Hoy, a más de dos décadas sobre estas reflexiones,  con el drama de las zonas grises, de la hipercorrupción, la mafia política , el hundimiento ético-jurídico que asfixia la sociedad dominicana, muchas de esas ideas  sustentadas por estos intelectuales contra el inmigrante dominicanos en los Estados Unidos  son anacrónicas y no merecen ser objeto de análisis en estos tiempos.

Sin embargo, en esta era del cibermundo, los dominicanos que han emigrado a otros países al igual que los que viven en el país, confluyen  en la interrelación social y digital, ya que el ciberespacio y las redes sociales les han colocado en una horizontalidad cultural y cibercultural en que las distancias se desdibujan.

Más que nunca, los inmigrantes dominicanos en la era del cibermundo  se sienten más afianzados en sus valores, los cuales los viven entre los entramados virtuales y reales. Ellos comparten más que en otro tiempo con sus familiares  de República Dominicana, gracias a los entornos virtuales. El ciberespacio le ha facilitado y dado fluidez, a su vida, cosa que no se da en espacio físico petrificado.

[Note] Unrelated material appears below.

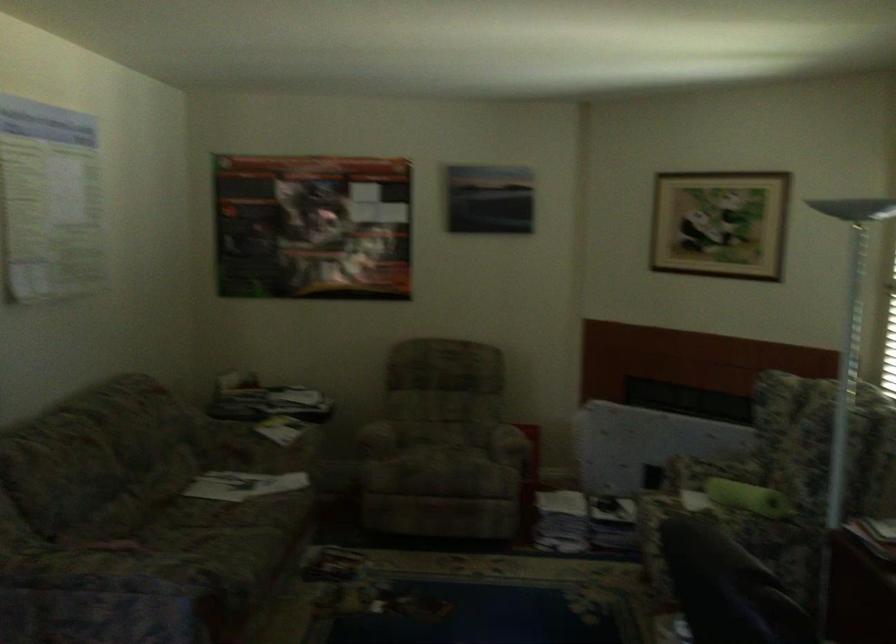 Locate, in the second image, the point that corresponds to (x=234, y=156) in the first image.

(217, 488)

Hace más de 15 años cuando residía en Nueva York llegué a escribir en mi columna Temas Ciberespaciales (suplemento Cultura del Siglo, del desaparecido periódico El Siglo) sobre la emigración dominicana en la sociedad americana y en alguno de esos artículos dije lo siguiente: (…) “muchos intelectuales no entienden que el término de dominican york implica toda una estrategia de poder que oculta toda responsabilidad sobre los males sociales que nos aquejan como nación, y por tanto es una política de corte autoritario que buscan un rostro virtual en donde recargar la culpa de dichos males sociales que nos han aquejados desde que se comenzó a fraguar la nación dominicana en los inicios del siglo XVII” (…)

Al mismo tiempo que enfatizaba: “Nuestras fallas históricas siempre están en mirar los males de nuestra nación hacia afuera: Los haitianos, el imperialismo yanqui, los dominican-york; nunca nos miramos hacia adentro, hurgando en nuestras tradiciones sociales, en las formas en que se forjó nuestro Estado moderno (1916-1924), de cómo han fracasado los proyectos liberales, y han predominado la desorganización social, el autoritarismo. Nuestro orden ha sido el desorden social, la falta de institucionalidad, los cuales también han sido analizados por muchos intelectuales entre los que se destacan Ramonina Brea, José Oviedo, Pedro Catrain, Diógenes Céspedes, los hermanos Espinal, entre otros. Pero que nadie le ha hecho caso”. (Ver mi texto: Hackers y filosofía de la ciberpolítica, 2012).